6. The method of claim 5, wherein the input layers of the Roberta model include a word embedding layer, a position embedding layer and a segment embedding layer, and the input layer of the Roberta model into which the to-be-processed sentence is input is embedded to obtain an embedding matrix, including:

performing segmentation embedding operation on the statement to be processed in the segmentation embedding layer to obtain a segmentation embedding matrix;

7. The method of claim 5, wherein the coding layer of the Roberta model includes M multi-head attention layers stacked in sequence, the multi-head attention layer has an input matrix and an output matrix, M is a positive integer greater than or equal to 2, and the embedded matrix is input into the coding layer of the Roberta model for processing to obtain a coding matrix, including:

inputting the embedded matrix as an input matrix of a first multi-head attention layer into the first multi-head attention layer for processing;

8. The method of claim 7, wherein the processing procedure of each of the multiple attention layers comprises:

9. The english choice question answer prediction method of any one of claims 1-3 and 5-8, wherein based on whether the sentence to be processed contains a dialogue, different choice prediction strategies are executed to determine a target choice from a plurality of choices, including:

10. The method for predicting answers to english choice questions of claim 9, wherein calculating the confusion of the sentence to be processed corresponding to the intermediate choice includes:

11. The english choice answer prediction method of claim 10, wherein calculating the perplexity of the sentence to be processed based on the probability distribution comprises:

12. An english choice question answer prediction apparatus, comprising:

and the target option determining module is used for executing different option prediction strategies based on whether the to-be-processed sentence contains a dialogue or not, and determining a target option from a plurality of options as an answer of the English choice question.
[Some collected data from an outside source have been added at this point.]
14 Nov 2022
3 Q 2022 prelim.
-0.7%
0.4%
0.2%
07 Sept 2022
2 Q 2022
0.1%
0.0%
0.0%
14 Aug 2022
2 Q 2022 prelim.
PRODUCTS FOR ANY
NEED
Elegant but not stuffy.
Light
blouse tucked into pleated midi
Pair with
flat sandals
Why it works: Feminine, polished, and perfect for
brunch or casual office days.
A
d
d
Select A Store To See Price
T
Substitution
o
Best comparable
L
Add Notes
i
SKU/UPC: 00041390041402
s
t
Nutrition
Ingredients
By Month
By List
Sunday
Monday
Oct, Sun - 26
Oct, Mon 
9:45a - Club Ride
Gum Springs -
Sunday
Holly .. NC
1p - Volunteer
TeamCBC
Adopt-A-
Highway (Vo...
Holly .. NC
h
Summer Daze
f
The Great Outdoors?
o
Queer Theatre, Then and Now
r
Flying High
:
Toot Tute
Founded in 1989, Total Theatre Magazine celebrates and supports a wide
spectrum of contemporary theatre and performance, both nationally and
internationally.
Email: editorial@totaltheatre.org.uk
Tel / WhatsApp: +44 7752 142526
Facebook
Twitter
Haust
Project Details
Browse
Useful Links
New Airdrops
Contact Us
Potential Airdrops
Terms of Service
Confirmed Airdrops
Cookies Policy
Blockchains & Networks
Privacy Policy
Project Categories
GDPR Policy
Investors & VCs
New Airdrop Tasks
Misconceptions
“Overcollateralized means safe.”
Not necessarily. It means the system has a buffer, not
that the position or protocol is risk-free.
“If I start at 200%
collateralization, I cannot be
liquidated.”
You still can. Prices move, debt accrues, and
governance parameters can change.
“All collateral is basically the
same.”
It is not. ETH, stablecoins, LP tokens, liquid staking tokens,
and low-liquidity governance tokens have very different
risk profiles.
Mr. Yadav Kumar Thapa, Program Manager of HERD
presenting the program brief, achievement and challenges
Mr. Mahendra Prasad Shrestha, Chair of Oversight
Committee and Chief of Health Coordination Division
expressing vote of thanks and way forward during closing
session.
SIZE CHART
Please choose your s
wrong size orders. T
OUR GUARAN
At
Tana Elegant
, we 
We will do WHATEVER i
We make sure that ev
13. A computer device, comprising:

one or more processors;

storage means for storing one or more programs;

when executed by the one or more processors, cause the one or more processors to implement the english choice question answer prediction method of any one of claims 1-11.

14. A computer-readable storage medium on which a computer program is stored, the program, when executed by a processor, implementing the english choice question answer prediction method according to any one of claims 1 to 11.